* **THE TASK**
Read the records below. Copy each line where the string "Allstitch" occurs.
AVAILABLE DATA Block Start
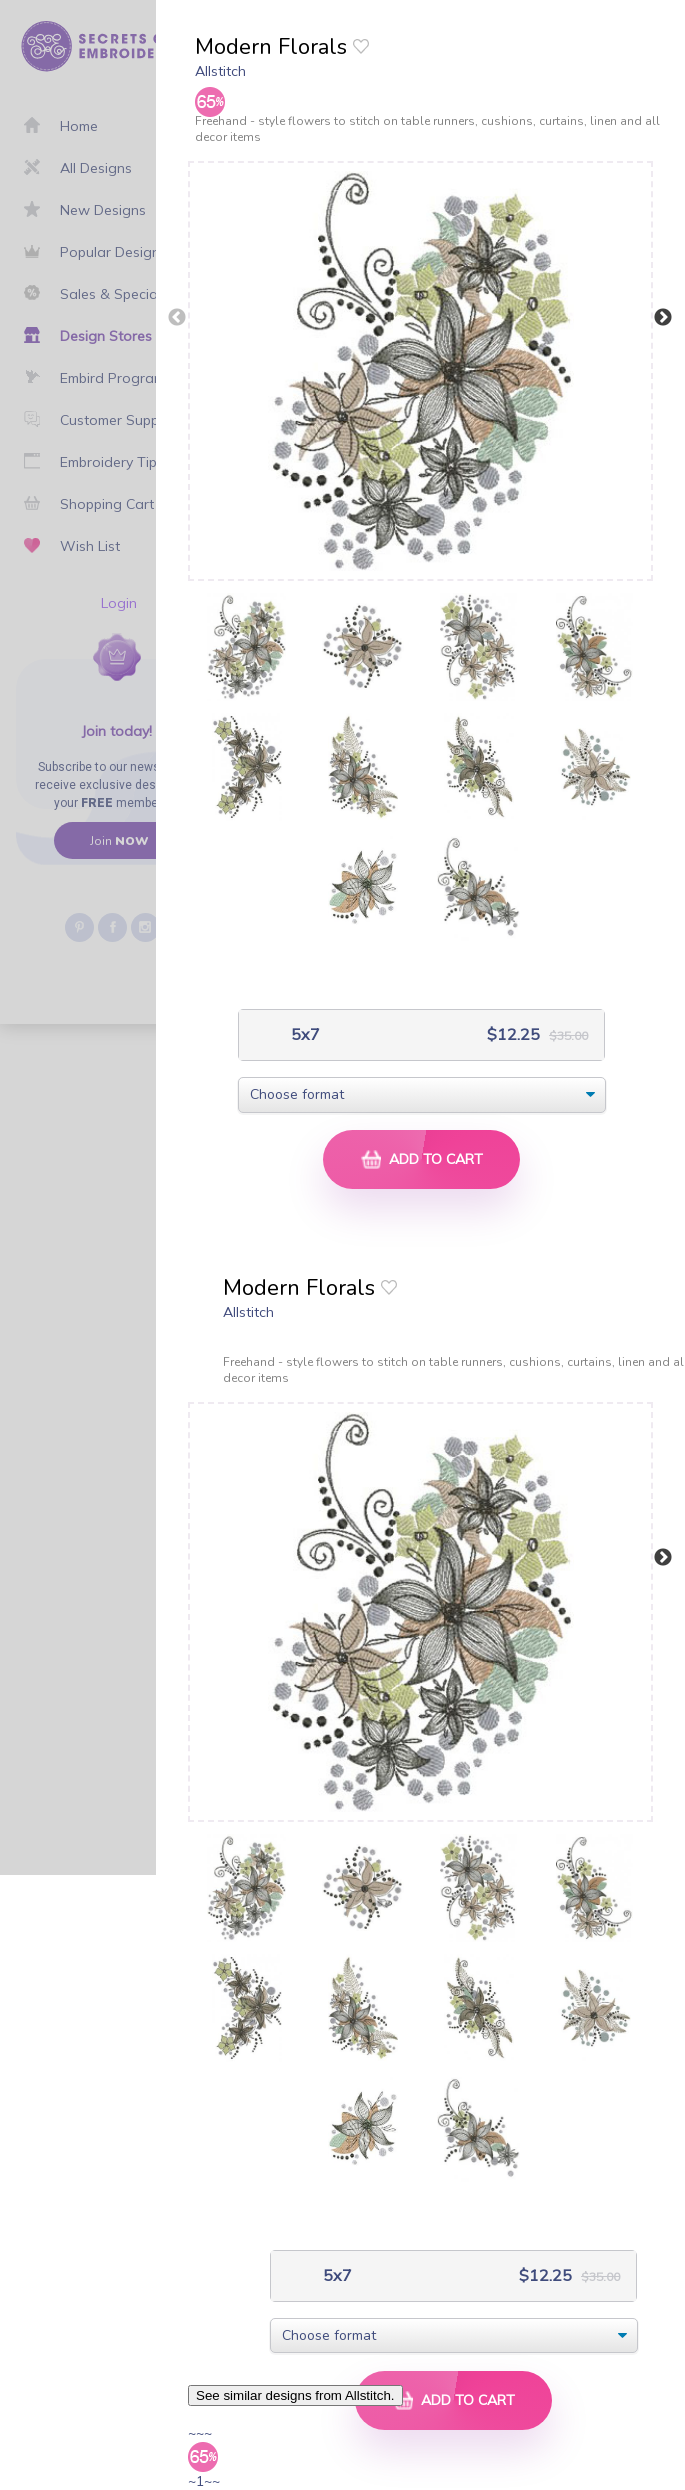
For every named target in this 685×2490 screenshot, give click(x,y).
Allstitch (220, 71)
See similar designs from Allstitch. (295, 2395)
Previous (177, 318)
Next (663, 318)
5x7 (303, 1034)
AVAILABLE DATA Block End
* **YOUR SOLUTION**
Allstitch (220, 71)
See similar designs from Allstitch. (295, 2395)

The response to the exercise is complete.